| WHAT YOU HAVE TO DO |
Filter these entries, keeping only lines that hold the word "each".
==== EXERCISE DATA
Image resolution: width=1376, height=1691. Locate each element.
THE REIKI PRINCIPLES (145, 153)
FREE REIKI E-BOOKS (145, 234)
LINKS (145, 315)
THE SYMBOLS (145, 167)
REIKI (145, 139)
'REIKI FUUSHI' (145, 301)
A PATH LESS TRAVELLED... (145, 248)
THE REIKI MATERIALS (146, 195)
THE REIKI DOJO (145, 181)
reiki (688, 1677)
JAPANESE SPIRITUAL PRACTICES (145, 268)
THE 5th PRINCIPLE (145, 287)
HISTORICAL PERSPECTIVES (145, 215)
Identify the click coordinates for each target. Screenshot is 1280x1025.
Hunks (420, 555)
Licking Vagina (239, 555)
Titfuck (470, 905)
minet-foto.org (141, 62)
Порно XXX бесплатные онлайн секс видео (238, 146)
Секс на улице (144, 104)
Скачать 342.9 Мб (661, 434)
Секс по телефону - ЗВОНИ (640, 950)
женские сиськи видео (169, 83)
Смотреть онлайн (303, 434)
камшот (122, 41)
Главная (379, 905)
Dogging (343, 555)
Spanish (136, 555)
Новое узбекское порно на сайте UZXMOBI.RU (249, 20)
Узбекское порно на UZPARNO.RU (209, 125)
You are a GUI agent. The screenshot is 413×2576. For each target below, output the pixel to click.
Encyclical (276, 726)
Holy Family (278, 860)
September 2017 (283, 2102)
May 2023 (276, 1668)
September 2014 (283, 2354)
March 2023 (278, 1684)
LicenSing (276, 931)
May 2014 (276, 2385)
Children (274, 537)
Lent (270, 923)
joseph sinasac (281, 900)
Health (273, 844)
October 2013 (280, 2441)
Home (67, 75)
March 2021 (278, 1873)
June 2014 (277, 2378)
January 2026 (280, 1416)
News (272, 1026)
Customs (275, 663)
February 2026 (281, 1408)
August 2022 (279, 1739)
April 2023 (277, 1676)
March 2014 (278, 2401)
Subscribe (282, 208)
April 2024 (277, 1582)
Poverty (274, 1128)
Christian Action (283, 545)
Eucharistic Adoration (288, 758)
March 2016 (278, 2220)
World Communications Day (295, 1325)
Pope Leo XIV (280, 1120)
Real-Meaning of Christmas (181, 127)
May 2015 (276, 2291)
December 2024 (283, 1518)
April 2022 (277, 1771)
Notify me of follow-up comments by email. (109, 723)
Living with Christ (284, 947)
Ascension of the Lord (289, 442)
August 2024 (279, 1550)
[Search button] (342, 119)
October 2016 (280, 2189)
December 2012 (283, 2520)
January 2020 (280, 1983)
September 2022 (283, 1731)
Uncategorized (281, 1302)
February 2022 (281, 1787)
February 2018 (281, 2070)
========
| RESPONSE AREA |
Image resolution: width=1376, height=1691. Locate each element.
Identify the click coordinates for each target. Screenshot is 1280x1025.
You are a GUI agent. The screenshot is 413×2576. For each target below, output the pixel to click.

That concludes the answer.